# What you have to do
Filter out all lines without the word "товаров" from the data below, please, and copy the rest.

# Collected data
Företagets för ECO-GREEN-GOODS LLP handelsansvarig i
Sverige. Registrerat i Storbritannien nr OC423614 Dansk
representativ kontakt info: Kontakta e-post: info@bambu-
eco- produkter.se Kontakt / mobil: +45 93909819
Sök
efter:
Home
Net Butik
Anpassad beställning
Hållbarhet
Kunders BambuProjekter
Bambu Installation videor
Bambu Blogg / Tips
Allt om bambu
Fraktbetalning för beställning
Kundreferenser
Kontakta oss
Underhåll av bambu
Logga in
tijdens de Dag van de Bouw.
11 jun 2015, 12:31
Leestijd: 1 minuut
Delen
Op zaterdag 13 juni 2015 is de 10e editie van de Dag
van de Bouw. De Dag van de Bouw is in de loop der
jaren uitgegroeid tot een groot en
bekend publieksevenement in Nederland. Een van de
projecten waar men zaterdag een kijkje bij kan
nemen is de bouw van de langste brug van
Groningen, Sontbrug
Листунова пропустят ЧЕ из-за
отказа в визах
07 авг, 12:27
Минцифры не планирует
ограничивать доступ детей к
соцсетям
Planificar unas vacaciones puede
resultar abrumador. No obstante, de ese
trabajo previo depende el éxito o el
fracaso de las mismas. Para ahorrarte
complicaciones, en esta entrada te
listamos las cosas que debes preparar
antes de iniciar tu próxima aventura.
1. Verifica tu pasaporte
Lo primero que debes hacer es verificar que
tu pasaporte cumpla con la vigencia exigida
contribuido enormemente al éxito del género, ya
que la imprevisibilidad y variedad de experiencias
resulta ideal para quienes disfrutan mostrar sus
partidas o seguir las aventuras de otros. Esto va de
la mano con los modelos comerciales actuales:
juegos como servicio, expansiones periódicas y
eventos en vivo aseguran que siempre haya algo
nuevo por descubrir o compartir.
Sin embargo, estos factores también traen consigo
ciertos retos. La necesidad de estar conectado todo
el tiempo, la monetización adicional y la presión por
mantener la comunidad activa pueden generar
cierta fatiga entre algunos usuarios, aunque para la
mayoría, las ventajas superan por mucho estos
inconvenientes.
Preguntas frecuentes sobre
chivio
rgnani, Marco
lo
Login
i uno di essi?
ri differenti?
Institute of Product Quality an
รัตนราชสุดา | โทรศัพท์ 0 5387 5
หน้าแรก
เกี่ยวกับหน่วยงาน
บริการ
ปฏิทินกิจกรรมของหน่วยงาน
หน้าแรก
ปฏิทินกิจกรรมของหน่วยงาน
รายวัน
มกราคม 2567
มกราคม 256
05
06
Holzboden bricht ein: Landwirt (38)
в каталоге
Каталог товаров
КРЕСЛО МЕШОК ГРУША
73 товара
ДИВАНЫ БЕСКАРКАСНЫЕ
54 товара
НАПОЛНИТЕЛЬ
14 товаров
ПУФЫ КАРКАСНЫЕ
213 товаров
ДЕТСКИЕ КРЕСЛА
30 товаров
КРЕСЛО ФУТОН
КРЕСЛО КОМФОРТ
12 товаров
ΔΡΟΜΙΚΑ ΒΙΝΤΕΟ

# Task output
Каталог товаров
14 товаров
213 товаров
30 товаров
12 товаров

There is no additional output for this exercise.